Course on
Martingale problem and lumpability for Markov processes
Johel Beltrán, Pontificia Universidad Católica del Perú

A one month course by Johel Beltrán, Pontificia Universidad Católica del Perú, with sessions Mon, Wed, Thu, from 14:00 to 16:00, February 18 to March 14 2019. Room 5.18, Mathematics Building on the IST Alameda campus.

Course Program

Week 1
Conditional probability distributions, the martingale problem and the cadlag path space.
Week 2
Uniqueness for a martingale problem, Markov property and examples.
Week 3
Convergence of random paths in Skorokhod topology. Assymptotic lumpability.
Week 4
Kingman’s process and coalescing random walks. Trace process and metastability of zero range process.

Course Description

The martingale problem is an important tool in probability theory introduced by Stroock and Varadhan as an approach to Markov processes (see [8, 9]). The purpose of this course is to present a detailed introduction to the martingale problem theory as well as a review of recent applications to the study of two different subjects:

  1. metastability of zero range processes and
  2. Kingman’s process as scaling limit for coalescing random walks.

Interestingly, they both will be tackled as instances of a more general problem: lumpability for Markov processes.

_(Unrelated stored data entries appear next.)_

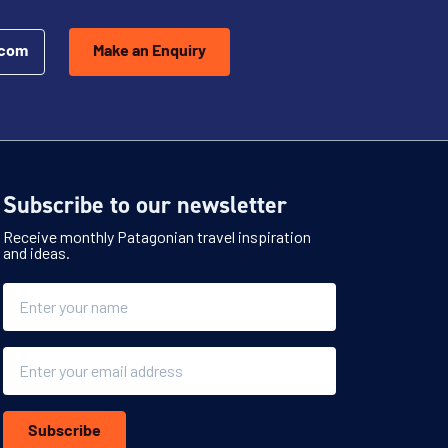
.com
Make an Enquiry
Subscribe to our newsletter
Receive monthly Patagonian travel inspiration
and ideas.
Name
Email
Subscribe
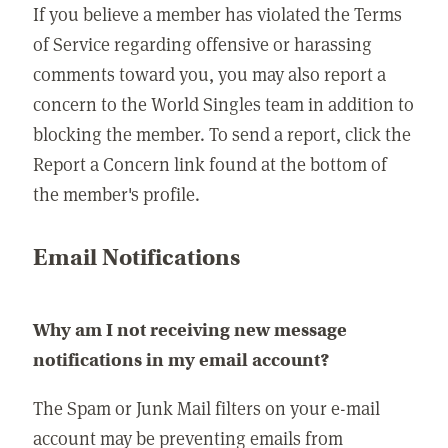
If you believe a member has violated the Terms
of Service regarding offensive or harassing
comments toward you, you may also report a
concern to the World Singles team in addition to
blocking the member. To send a report, click the
Report a Concern link found at the bottom of
the member's profile.
Email Notifications
Why am I not receiving new message
notifications in my email account?
The Spam or Junk Mail filters on your e-mail
account may be preventing emails from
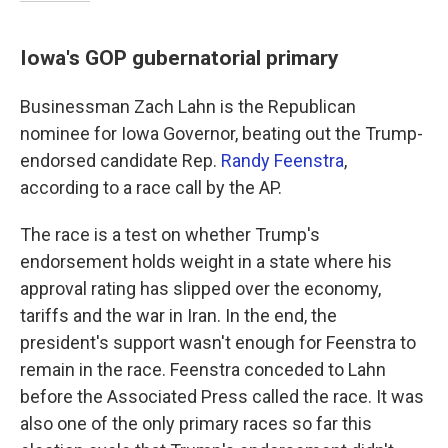
Iowa's GOP gubernatorial primary
Businessman Zach Lahn is the Republican
nominee for Iowa Governor, beating out the Trump-
endorsed candidate Rep.
Randy Feenstra
,
according to a race call by the AP.
The race is a test on whether Trump's
endorsement holds weight in a state where his
approval rating has slipped over the economy,
tariffs and the war in Iran. In the end, the
president's support wasn't enough for Feenstra to
remain in the race. Feenstra conceded to Lahn
before the Associated Press called the race. It was
also one of the only primary races so far this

In the first part, we motivate the martingale problem as an analogue of an ordinary differential equation (ode). In the same way that a solution of an ode is a path whose mechanism of evolution is determined by a vector field, a solution of a martingale problem is a random path whose mechanism of evolution is determined by a so-called Markov generator. As it is well known, the flow property for an ode is a consequence of uniqueness for the solutions. Analogously, we get the Markov property as a consequence of uniqueness for the solutions of a martingale problem. As a canonical example, the brownian motion is the solution of the martingale problem corresponding to the Laplace operator. In addition, we shall see that an ode can be seen in fact as an example of a martingale problem whose Markov generator is the derivation determined by the vector field. We shall also introduce the Markov processes that will be studied via the martingale problem.

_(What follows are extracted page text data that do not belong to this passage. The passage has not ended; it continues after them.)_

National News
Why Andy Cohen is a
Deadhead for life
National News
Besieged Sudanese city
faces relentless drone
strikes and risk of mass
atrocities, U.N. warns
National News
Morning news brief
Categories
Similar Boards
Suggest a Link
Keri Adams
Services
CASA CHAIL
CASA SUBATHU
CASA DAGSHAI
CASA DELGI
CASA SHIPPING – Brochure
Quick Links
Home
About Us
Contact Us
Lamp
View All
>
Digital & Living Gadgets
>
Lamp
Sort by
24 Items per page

In the last part of the course we apply the martingale problem theory to get a sort of asymptotic lumpability for a sequence of Markov processes. After discussing some general results, we shall illustrate this approach by getting some interesting results for two models:

  1. Zero Range processes can exhibit condensating behaviour for a suitable choice of jump rates, in the sense that the microcanonical invariant measures of the process are asymptotically supported on configurations where a macroscopically large fraction of the particles (condensate) is found on a single site (see e.g. [2, 5, 7]). The location of this site may not be determined by the invariant measure, and in this case one expects the condensate to migrate between sites on a proper time scale. We shall use the martingale problem approach to prove asymptotic results on the motion of the condensate for reversible zero range processes on a (fixed) finite set of sites.
  2. The Kingman’s process is a very well known model in coalescent theory (see [3]). It is believed that this process is a universal scaling limit for a system of coalescing random walks on large transitive graphs. We shall present some progress in this direction by using an approach based on the martingale problem. In addition, a system of coalescing random walks for which a scaling limit for the full coalescence time has been extensively studied (see [4, 6] and Chapter 14 of [1]).


  1. Aldous, D., & Fill, J. (2002). Reversible Markov chains and random walks on graphs.
  2. Beltran, J., & Landim, C. (2012). Metastability of reversible condensed zero range processes on a finite set. Probability Theory and Related Fields, 152(3-4), 781-807.
  3. Berestycki, N. (2009). Recent progress in coalescent theory. Ensaios Matematicos, 16(1), 1-193.
  4. Cox, J. T. (1989). Coalescing random walks and voter model consensus times on the torus in $\mathbb{Z}^d$. The Annals of Probability, 1333-1366.
  5. Evans, M. R., & Hanney, T. (2005). Nonequilibrium statistical mechanics of the zero-range process and related models. Journal of Physics A: Mathematical and General, 38(19), R195.
  6. Oliveira, R. I. (2013). Mean field conditions for coalescing random walks. The Annals of Probability, 41(5), 3420-3461.
  7. Seo, I. (2018). Condensation of non-reversible zero-range processes.
  8. D. W. Stroock, S. R. S. Varadhan (1979). Multidimensional Diffusion Processes. Grundlehren der mathematischen Wissenschaften vol. 233, Springer.
  9. D. W. Stroock, S. R. S. Varadhan. Diffusion processes with boundary conditions. Comm. Pure Appl. Math., 24 147–225 (1971).